— ASSIGNMENT —
Word for word, restate the lines of the data below between those holding "d’autres leviers, comme" and "a aussi rejoint", inclusive; pictures do not belong in the copy.

(TASK INPUT begins)

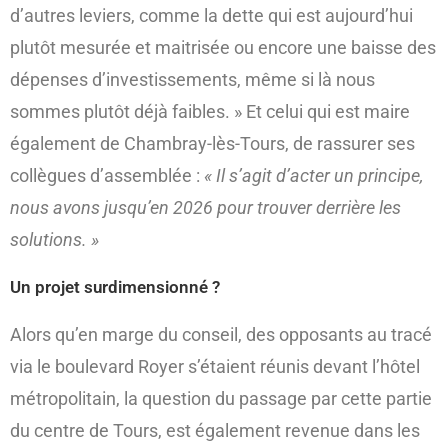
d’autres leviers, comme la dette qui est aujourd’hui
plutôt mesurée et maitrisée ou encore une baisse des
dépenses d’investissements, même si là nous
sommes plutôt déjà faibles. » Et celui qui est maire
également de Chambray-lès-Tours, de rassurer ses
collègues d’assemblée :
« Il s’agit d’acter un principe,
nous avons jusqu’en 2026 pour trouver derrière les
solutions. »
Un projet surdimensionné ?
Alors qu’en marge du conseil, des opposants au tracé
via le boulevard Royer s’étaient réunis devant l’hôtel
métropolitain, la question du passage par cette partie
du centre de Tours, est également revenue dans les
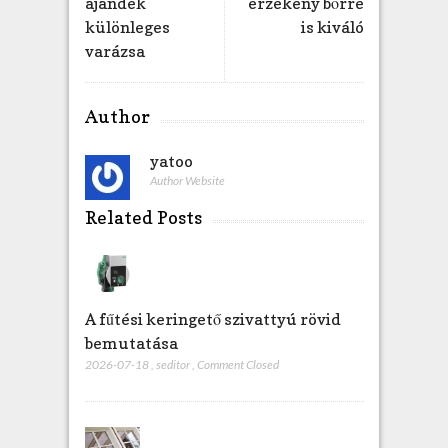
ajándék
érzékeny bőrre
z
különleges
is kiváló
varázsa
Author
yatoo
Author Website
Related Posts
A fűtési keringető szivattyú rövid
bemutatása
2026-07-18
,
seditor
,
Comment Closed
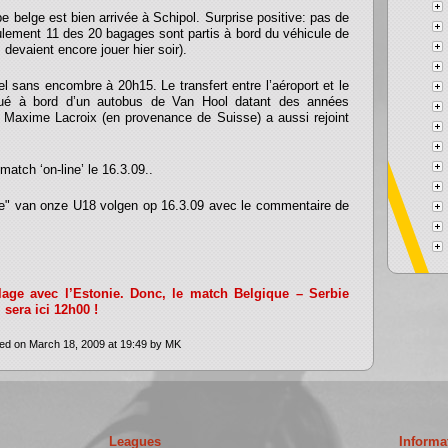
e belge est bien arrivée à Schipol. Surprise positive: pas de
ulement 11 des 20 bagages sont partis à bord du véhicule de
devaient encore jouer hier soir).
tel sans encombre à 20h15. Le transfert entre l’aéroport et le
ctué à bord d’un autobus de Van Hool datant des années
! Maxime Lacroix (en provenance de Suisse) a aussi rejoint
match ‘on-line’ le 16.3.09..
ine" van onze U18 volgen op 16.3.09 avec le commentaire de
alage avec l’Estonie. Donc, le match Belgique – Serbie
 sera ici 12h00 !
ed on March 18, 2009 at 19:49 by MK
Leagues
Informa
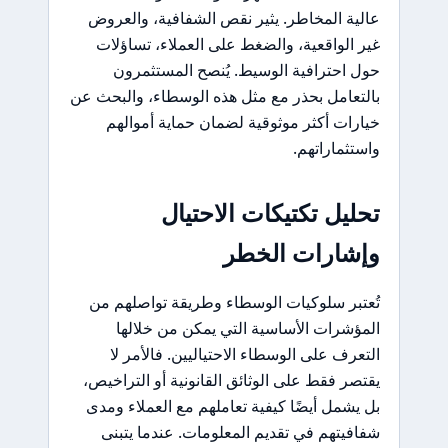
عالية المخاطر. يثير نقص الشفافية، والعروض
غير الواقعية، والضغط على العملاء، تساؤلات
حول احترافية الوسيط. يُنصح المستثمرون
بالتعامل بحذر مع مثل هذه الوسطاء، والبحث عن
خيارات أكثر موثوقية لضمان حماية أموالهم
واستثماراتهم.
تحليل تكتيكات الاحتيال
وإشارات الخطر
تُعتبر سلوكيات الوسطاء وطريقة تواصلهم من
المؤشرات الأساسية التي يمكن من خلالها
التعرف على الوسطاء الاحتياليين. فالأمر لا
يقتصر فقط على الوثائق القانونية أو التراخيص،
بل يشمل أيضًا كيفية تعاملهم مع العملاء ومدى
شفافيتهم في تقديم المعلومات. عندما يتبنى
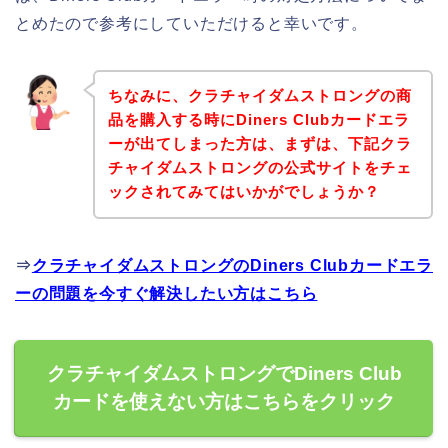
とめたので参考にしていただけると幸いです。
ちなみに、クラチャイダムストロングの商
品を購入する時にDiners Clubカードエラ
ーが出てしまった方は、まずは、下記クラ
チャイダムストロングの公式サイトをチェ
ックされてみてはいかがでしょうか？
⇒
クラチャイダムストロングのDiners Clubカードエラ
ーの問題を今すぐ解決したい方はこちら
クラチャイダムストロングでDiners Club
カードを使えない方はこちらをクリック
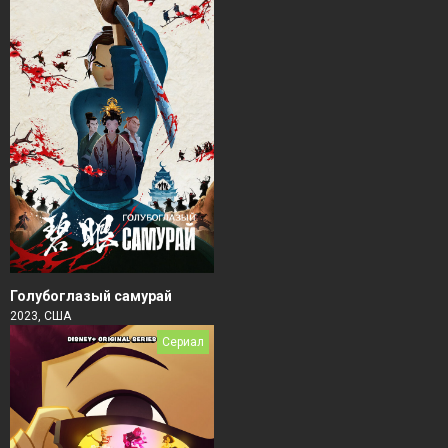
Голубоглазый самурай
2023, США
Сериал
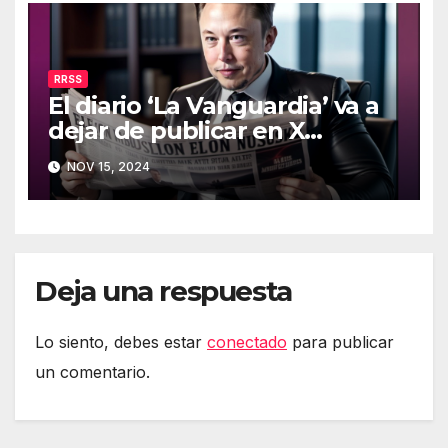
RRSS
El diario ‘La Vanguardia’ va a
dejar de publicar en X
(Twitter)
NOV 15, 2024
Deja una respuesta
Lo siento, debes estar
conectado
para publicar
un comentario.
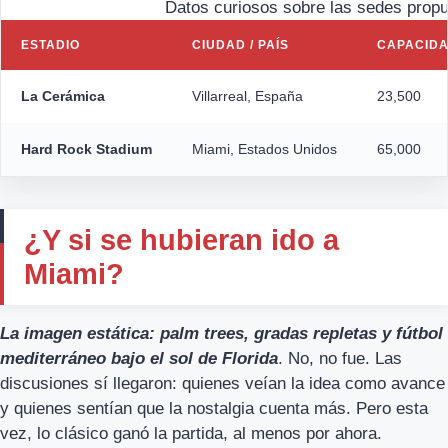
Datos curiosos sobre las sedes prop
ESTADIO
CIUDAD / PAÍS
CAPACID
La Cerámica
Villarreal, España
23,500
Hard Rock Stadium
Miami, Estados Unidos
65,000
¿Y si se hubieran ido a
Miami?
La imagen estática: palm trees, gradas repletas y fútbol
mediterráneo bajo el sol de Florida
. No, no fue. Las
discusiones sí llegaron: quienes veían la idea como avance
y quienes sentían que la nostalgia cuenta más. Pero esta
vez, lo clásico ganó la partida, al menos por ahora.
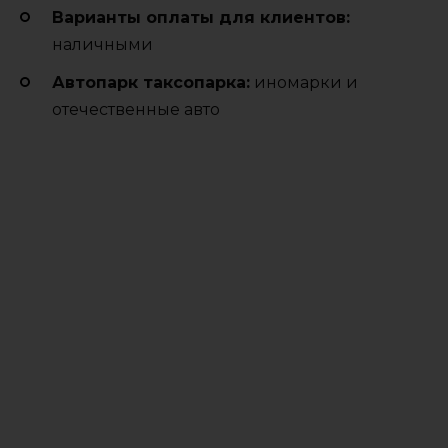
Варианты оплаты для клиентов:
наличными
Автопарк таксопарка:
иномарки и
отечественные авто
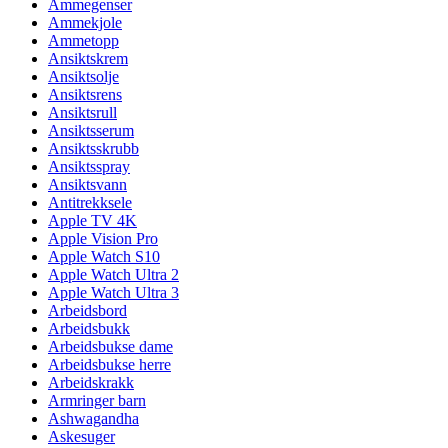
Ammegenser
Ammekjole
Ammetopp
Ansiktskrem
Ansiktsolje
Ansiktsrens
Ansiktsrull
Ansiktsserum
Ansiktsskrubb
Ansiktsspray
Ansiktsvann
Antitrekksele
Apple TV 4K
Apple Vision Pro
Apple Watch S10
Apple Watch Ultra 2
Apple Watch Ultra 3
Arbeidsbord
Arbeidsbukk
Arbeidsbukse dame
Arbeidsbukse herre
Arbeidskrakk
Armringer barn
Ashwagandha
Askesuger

(TASK INPUT ends)
(TASK INPUT begins)

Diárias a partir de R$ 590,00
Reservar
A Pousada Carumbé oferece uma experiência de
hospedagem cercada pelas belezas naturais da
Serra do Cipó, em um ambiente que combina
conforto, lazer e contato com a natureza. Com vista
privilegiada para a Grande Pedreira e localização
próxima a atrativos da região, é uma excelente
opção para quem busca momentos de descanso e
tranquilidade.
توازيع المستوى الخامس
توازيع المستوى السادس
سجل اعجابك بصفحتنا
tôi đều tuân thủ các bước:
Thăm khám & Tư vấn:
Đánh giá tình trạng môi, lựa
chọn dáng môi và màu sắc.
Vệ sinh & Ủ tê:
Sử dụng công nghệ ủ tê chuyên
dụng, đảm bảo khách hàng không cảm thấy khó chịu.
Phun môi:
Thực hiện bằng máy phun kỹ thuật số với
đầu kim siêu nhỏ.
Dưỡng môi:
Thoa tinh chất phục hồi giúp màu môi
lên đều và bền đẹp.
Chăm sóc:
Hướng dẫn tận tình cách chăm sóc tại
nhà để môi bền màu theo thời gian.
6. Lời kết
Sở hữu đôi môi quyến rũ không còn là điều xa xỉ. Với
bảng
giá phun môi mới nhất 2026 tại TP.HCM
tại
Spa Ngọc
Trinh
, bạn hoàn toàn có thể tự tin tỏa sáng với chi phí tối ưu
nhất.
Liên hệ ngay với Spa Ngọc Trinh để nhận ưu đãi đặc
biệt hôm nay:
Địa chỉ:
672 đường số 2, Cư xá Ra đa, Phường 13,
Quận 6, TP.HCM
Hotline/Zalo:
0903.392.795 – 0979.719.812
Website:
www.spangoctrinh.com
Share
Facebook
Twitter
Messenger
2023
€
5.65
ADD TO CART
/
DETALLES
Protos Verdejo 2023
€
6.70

(TASK INPUT ends)

— TASK RESULT —
d’autres leviers, comme la dette qui est aujourd’hui
plutôt mesurée et maitrisée ou encore une baisse des
dépenses d’investissements, même si là nous
sommes plutôt déjà faibles. » Et celui qui est maire
également de Chambray-lès-Tours, de rassurer ses
collègues d’assemblée :
« Il s’agit d’acter un principe,
nous avons jusqu’en 2026 pour trouver derrière les
solutions. »
Un projet surdimensionné ?
Alors qu’en marge du conseil, des opposants au tracé
via le boulevard Royer s’étaient réunis devant l’hôtel
métropolitain, la question du passage par cette partie
du centre de Tours, est également revenue dans les
ajándék
érzékeny bőrre
z
különleges
is kiváló
varázsa
Author
yatoo
Author Website
Related Posts
A fűtési keringető szivattyú rövid
bemutatása
2026-07-18
,
seditor
,
Comment Closed
e belge est bien arrivée à Schipol. Surprise positive: pas de
ulement 11 des 20 bagages sont partis à bord du véhicule de
devaient encore jouer hier soir).
tel sans encombre à 20h15. Le transfert entre l’aéroport et le
ctué à bord d’un autobus de Van Hool datant des années
! Maxime Lacroix (en provenance de Suisse) a aussi rejoint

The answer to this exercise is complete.